** Opening SOURCE DATA block **

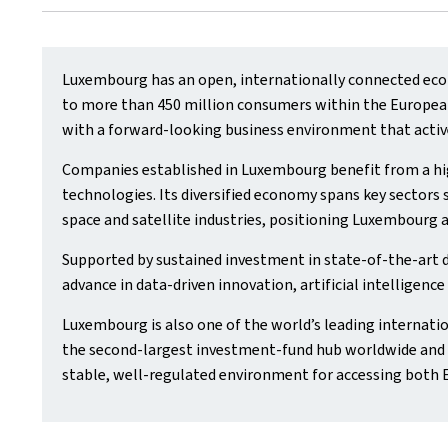
Luxembourg has an open, internationally connected econ
to more than 450 million consumers within the European 
with a forward‑looking business environment that activ
Companies established in Luxembourg benefit from a hig
technologies. Its diversified economy spans key sectors s
space and satellite industries, positioning Luxembourg a
Supported by sustained investment in state‑of‑the‑art 
advance in data‑driven innovation, artificial intelligenc
Luxembourg is also one of the world’s leading internatio
the second‑largest investment‑fund hub worldwide and t
stable, well‑regulated environment for accessing both 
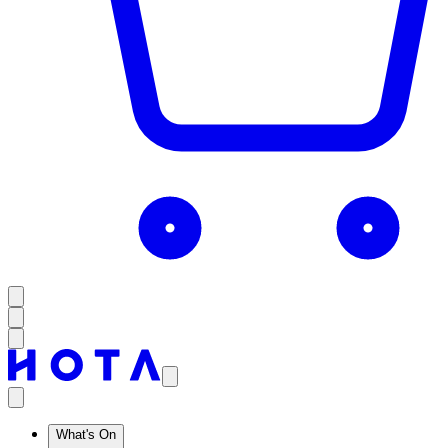
What's On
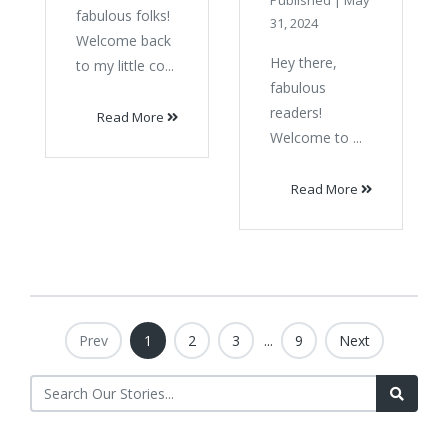
Published
|
May
fabulous folks!
31, 2024
Welcome back
Hey there,
to my little co...
fabulous
readers!
Read More
Welcome to ...
Read More
Prev
1
2
3
...
9
Next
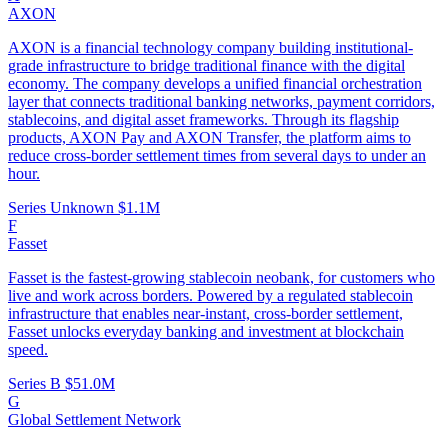
AXON
AXON is a financial technology company building institutional-
grade infrastructure to bridge traditional finance with the digital
economy. The company develops a unified financial orchestration
layer that connects traditional banking networks, payment corridors,
stablecoins, and digital asset frameworks. Through its flagship
products, AXON Pay and AXON Transfer, the platform aims to
reduce cross-border settlement times from several days to under an
hour.
Series Unknown
$1.1M
F
Fasset
Fasset is the fastest-growing stablecoin neobank, for customers who
live and work across borders. Powered by a regulated stablecoin
infrastructure that enables near-instant, cross-border settlement,
Fasset unlocks everyday banking and investment at blockchain
speed.
Series B
$51.0M
G
Global Settlement Network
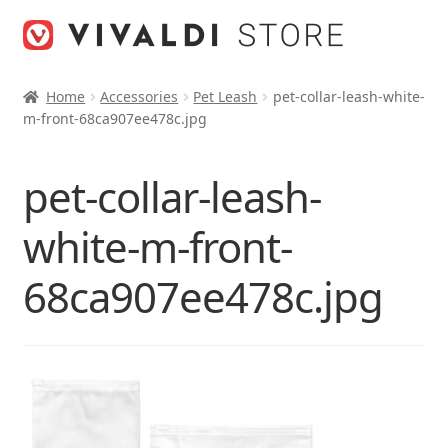
Skip
Skip
to
to
navigation
content
Home
Accessories
Pet Leash
pet-collar-leash-white-
m-front-68ca907ee478c.jpg
pet-collar-leash-
white-m-front-
68ca907ee478c.jpg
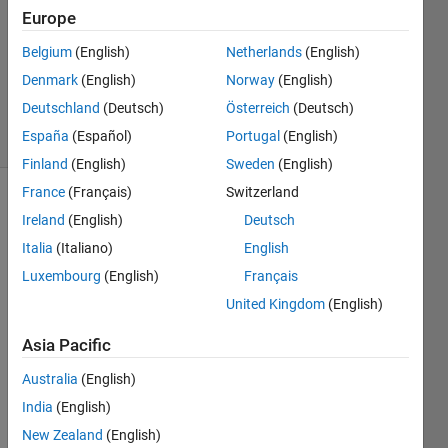
8 Jan
Europe
2024
1 Answer
Belgium
(English)
Netherlands
(English)
Updated
Denmark
(English)
Norway
(English)
9 Jan 2024
Deutschland
(Deutsch)
Österreich
(Deutsch)
31 Views
España
(Español)
Portugal
(English)
(30 days)
Finland
(English)
Sweden
(English)
France
(Français)
Switzerland
Ireland
(English)
Deutsch
Italia
(Italiano)
English
Luxembourg
(English)
Français
United Kingdom
(English)
I am 
worki
Asia Pacific
ng on 
clark 
Australia
(English)
transf
India
(English)
orma
New Zealand
(English)
tion 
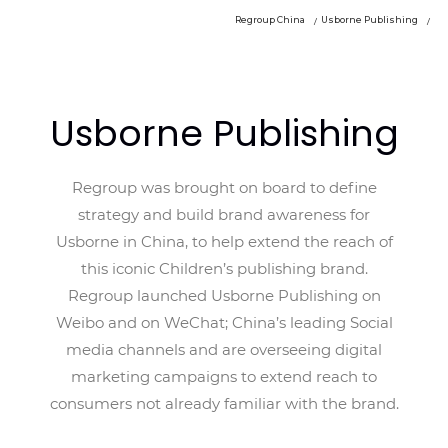
Regroup China
Usborne Publishing
Usborne Publishing
Regroup was brought on board to define
strategy and build brand awareness for
Usborne in China, to help extend the reach of
this iconic Children’s publishing brand.
Regroup launched Usborne Publishing on
Weibo and on WeChat; China’s leading Social
media channels and are overseeing digital
marketing campaigns to extend reach to
consumers not already familiar with the brand.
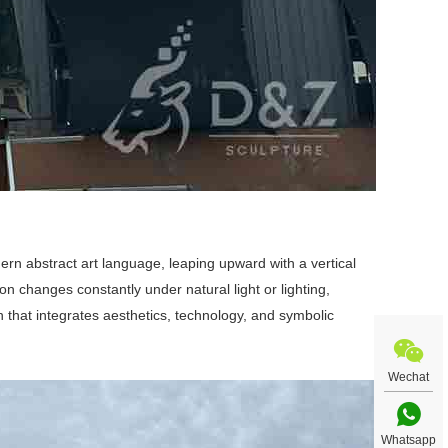
rn abstract art language, leaping upward with a vertical
on changes constantly under natural light or lighting,
on that integrates aesthetics, technology, and symbolic
Wechat
Whatsapp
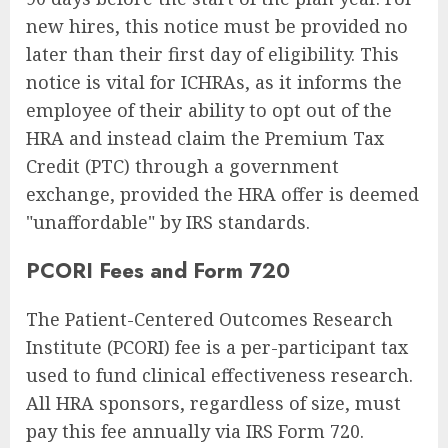
new hires, this notice must be provided no
later than their first day of eligibility. This
notice is vital for ICHRAs, as it informs the
employee of their ability to opt out of the
HRA and instead claim the Premium Tax
Credit (PTC) through a government
exchange, provided the HRA offer is deemed
"unaffordable" by IRS standards.
PCORI Fees and Form 720
The Patient-Centered Outcomes Research
Institute (PCORI) fee is a per-participant tax
used to fund clinical effectiveness research.
All HRA sponsors, regardless of size, must
pay this fee annually via IRS Form 720.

** Closing SOURCE DATA block **

TASK DESCRIPTION: A faithful copy of the records above is needed, with the pictures left out.

TASK RESPONSE:
Luxembourg has an open, internationally connected econ
to more than 450 million consumers within the European 
with a forward‑looking business environment that activ
Companies established in Luxembourg benefit from a hig
technologies. Its diversified economy spans key sectors s
space and satellite industries, positioning Luxembourg a
Supported by sustained investment in state‑of‑the‑art 
advance in data‑driven innovation, artificial intelligenc
Luxembourg is also one of the world’s leading internatio
the second‑largest investment‑fund hub worldwide and t
stable, well‑regulated environment for accessing both 
What's On
Published
|
May
fabulous folks!
31, 2024
Welcome back
Hey there,
to my little co...
fabulous
readers!
Read More
Welcome to ...
Read More
Prev
1
2
3
...
9
Next
AXON
AXON is a financial technology company building institutional-
grade infrastructure to bridge traditional finance with the digital
economy. The company develops a unified financial orchestration
layer that connects traditional banking networks, payment corridors,
stablecoins, and digital asset frameworks. Through its flagship
products, AXON Pay and AXON Transfer, the platform aims to
reduce cross-border settlement times from several days to under an
hour.
Series Unknown
$1.1M
F
Fasset
Fasset is the fastest-growing stablecoin neobank, for customers who
live and work across borders. Powered by a regulated stablecoin
infrastructure that enables near-instant, cross-border settlement,
Fasset unlocks everyday banking and investment at blockchain
speed.
Series B
$51.0M
G
Global Settlement Network
Skip
Skip
to
to
navigation
content
Home
Accessories
Pet Leash
pet-collar-leash-white-
m-front-68ca907ee478c.jpg
pet-collar-leash-
white-m-front-
68ca907ee478c.jpg
8 Jan
Europe
2024
1 Answer
Belgium
(English)
Netherlands
(English)
Updated
Denmark
(English)
Norway
(English)
9 Jan 2024
Deutschland
(Deutsch)
Österreich
(Deutsch)
31 Views
España
(Español)
Portugal
(English)
(30 days)
Finland
(English)
Sweden
(English)
France
(Français)
Switzerland
Ireland
(English)
Deutsch
Italia
(Italiano)
English
Luxembourg
(English)
Français
United Kingdom
(English)
I am 
worki
Asia Pacific
ng on 
clark 
Australia
(English)
transf
India
(English)
orma
New Zealand
(English)
tion 
Regroup China
Usborne Publishing
Usborne Publishing
Regroup was brought on board to define
strategy and build brand awareness for
Usborne in China, to help extend the reach of
this iconic Children’s publishing brand.
Regroup launched Usborne Publishing on
Weibo and on WeChat; China’s leading Social
media channels and are overseeing digital
marketing campaigns to extend reach to
consumers not already familiar with the brand.
rn abstract art language, leaping upward with a vertical
on changes constantly under natural light or lighting,
on that integrates aesthetics, technology, and symbolic
Wechat
Whatsapp
new hires, this notice must be provided no
later than their first day of eligibility. This
notice is vital for ICHRAs, as it informs the
employee of their ability to opt out of the
HRA and instead claim the Premium Tax
Credit (PTC) through a government
exchange, provided the HRA offer is deemed
"unaffordable" by IRS standards.
PCORI Fees and Form 720
The Patient-Centered Outcomes Research
Institute (PCORI) fee is a per-participant tax
used to fund clinical effectiveness research.
All HRA sponsors, regardless of size, must
pay this fee annually via IRS Form 720.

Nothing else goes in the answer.